Criminology and the Humanities

CrimAndHum

The increased scrutiny of police in recent years presents a difficult question: How can we create a more intelligent form of criminal justice? This book argues an infusion of the humanities into the criminal justice curriculum can accomplish what no other form of training can: the cultivation of criminal justice professionals whose physical strength is matched by mental and ethical strength. By bringing students to wrestle with the conceptual problems involved in crime and justice as represented in classical literary and philosophical works, a humanistic criminal justice education can bring law enforcement agents to think deeply about their enterprise before - rather than after - action must be taken in a high-pressure situation out on the street. Understanding the ancient artistic and philosophical origins of modern forms of crime and justice, moreover, can help academics reconnect the social science of criminology with the social problems that prompted it in the first place. In other words, the humanities can help us ensure the enterprise of criminal justice is worthy enough to merit the immense power society bestows upon it. 

 

Publications

 

Overview

The past few decades of criminology have been an age of integration. The totalizing methodological disputes of the twentieth century (waged among biological, psychological, and sociological theories of crime) have been set aside in favor of a more holistic view of criminological theories as various tools in the toolkit of understanding and preventing crime. This book argues that the next phase of integration in criminology will be – or could be – with the humanities. The movement is already underway with the (re)turn to qualitative, philosophical, rational analysis in the neoclassical school, in venues like the Journal of Qualitative Criminal Justice & Criminology, in calls to bring the liberal arts into “Introduction to Criminal Justice” courses, and in the emergence of unorthodox (non-scientific, non-academic, non-argumentative) approaches to criminology such as “cultural criminology,” “popular criminology,” and “public criminology.” By considering these recent innovations in light of the literary and philosophical pre-history of criminology, this book maps out the role of the Humanities in both the past and the future of criminology.

 

I also argue that the humanities can bring greater self-consciousness to criminal justice as a discipline and to those who practice it.

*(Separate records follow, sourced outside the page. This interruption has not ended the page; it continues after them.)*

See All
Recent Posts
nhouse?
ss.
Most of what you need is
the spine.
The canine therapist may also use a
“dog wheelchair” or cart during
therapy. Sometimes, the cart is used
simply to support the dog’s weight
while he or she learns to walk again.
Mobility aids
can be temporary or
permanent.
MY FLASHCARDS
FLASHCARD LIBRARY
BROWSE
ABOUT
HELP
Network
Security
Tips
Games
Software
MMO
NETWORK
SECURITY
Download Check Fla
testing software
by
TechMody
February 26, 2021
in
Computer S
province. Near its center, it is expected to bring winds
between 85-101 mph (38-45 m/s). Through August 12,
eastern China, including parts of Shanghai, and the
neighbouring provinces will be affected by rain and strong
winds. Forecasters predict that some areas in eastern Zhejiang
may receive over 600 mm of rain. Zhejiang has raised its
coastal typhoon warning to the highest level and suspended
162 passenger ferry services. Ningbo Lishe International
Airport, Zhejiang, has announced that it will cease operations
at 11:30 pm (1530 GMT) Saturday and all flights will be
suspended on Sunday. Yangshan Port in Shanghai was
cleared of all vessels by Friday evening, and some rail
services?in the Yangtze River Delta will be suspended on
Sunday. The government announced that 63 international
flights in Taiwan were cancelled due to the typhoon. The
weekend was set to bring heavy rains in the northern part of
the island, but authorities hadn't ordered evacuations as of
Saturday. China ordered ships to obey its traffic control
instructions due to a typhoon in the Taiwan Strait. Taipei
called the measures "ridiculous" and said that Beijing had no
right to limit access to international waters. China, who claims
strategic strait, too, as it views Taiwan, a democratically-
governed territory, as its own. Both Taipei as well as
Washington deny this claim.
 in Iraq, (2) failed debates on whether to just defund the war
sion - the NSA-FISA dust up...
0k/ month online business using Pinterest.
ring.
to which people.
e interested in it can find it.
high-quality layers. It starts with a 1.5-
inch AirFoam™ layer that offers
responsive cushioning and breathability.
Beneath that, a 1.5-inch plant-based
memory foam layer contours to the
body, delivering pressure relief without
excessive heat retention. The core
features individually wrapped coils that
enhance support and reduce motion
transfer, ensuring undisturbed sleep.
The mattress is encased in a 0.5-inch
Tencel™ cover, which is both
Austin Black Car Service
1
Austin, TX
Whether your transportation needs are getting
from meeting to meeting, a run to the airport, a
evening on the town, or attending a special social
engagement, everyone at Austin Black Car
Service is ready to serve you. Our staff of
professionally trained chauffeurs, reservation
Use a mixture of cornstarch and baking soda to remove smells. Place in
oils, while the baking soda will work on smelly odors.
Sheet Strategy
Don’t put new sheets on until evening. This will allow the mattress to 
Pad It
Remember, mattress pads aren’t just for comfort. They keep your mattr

On the level of the discipline, the humanities can help criminology better understand its own history which can, in turn, help a criminology prone to scientism reconnect with the complex social problems that prompted the field in the first place: the humanities can help criminology be more political. On the level of the practitioner, the humanities can help criminal justice professionals generally prone to action rather than contemplation develop skills of analytical and ethical reasoning: the humanities can help criminologists be more thoughtful. By being more analytical and more political, criminology will be better positioned to understand and prevent crime.